WHAT THE EXERCISE ASKS: Take the data below and extract the lines from the one with "روی پشت کاغذ اثری به جا نمیگذارند." to the one with "خودکار کریتورز کلاس", inclusive, exactly as written.

Stored items from a collection:
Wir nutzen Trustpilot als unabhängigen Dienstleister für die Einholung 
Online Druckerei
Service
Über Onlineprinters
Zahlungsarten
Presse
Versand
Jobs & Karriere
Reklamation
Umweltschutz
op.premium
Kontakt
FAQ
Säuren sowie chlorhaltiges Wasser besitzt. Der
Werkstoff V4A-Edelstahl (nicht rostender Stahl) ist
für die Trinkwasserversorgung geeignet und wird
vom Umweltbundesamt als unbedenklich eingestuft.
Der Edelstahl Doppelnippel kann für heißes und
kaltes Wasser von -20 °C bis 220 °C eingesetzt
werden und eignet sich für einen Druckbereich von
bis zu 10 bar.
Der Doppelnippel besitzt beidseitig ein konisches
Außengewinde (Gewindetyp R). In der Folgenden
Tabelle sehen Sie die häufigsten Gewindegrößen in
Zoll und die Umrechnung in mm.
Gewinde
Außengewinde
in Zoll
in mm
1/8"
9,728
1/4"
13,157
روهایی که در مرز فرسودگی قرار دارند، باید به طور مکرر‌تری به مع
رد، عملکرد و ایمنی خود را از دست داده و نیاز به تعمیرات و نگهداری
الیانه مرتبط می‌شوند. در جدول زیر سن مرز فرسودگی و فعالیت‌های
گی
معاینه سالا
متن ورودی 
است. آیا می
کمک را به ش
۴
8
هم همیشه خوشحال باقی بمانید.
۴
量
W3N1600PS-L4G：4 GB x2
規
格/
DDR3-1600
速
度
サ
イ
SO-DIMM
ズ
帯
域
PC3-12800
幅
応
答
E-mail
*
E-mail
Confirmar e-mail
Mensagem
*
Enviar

---

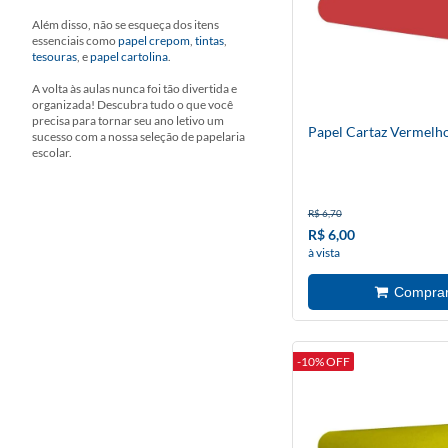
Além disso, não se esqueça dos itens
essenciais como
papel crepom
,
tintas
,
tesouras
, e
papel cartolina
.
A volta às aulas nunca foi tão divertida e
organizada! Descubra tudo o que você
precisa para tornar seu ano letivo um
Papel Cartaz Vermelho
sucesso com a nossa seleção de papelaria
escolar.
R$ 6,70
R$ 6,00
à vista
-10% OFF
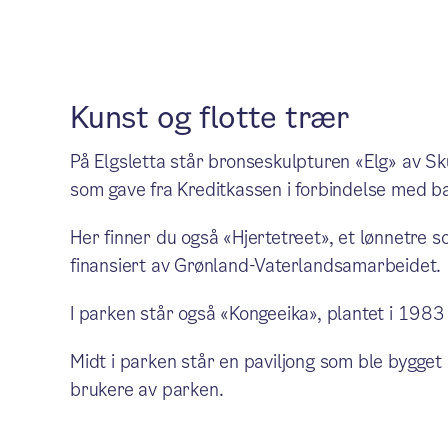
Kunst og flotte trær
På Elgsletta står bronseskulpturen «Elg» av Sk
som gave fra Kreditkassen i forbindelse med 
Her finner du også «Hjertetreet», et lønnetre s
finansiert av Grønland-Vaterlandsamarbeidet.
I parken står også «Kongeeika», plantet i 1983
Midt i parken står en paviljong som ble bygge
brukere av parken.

==

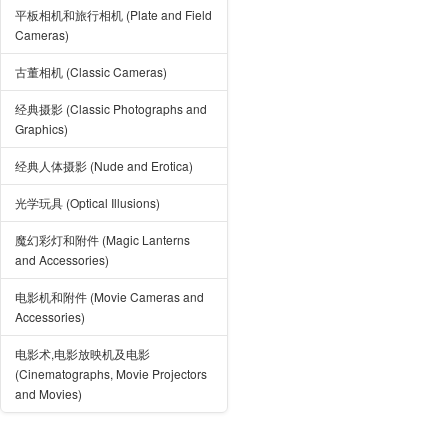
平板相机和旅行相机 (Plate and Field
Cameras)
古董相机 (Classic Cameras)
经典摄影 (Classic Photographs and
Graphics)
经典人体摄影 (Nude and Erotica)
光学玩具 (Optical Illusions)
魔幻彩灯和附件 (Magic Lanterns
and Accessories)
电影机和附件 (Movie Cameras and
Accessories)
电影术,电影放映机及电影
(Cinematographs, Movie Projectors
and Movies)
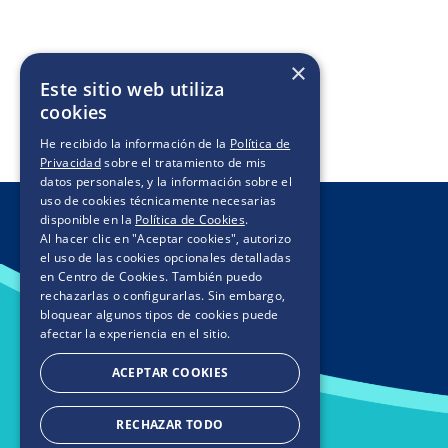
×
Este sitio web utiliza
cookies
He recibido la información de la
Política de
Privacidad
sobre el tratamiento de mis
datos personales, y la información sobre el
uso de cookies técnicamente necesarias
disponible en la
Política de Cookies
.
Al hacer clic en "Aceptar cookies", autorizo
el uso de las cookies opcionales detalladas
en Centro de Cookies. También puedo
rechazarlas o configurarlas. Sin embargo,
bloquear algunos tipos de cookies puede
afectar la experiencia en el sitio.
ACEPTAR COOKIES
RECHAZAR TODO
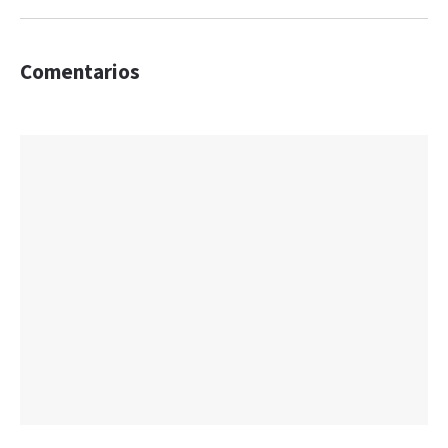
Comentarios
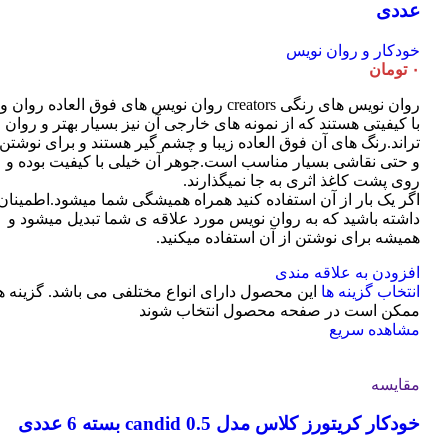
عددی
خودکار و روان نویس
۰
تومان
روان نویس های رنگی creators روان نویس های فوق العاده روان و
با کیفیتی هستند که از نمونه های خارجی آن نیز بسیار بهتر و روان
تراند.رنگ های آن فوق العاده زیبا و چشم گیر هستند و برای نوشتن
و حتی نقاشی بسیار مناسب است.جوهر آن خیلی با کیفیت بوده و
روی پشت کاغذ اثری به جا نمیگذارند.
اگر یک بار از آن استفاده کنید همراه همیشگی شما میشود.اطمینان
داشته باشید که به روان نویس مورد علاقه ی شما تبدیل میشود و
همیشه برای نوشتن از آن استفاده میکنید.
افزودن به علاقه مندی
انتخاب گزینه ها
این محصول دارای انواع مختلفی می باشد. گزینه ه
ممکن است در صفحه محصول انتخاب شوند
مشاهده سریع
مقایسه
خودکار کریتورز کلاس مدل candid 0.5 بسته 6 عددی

RESPONSE FOR THIS EXERCISE:
روی پشت کاغذ اثری به جا نمیگذارند.
اگر یک بار از آن استفاده کنید همراه همیشگی شما میشود.اطمینان
داشته باشید که به روان نویس مورد علاقه ی شما تبدیل میشود و
همیشه برای نوشتن از آن استفاده میکنید.
افزودن به علاقه مندی
انتخاب گزینه ها
این محصول دارای انواع مختلفی می باشد. گزینه ه
ممکن است در صفحه محصول انتخاب شوند
مشاهده سریع
مقایسه
خودکار کریتورز کلاس مدل candid 0.5 بسته 6 عددی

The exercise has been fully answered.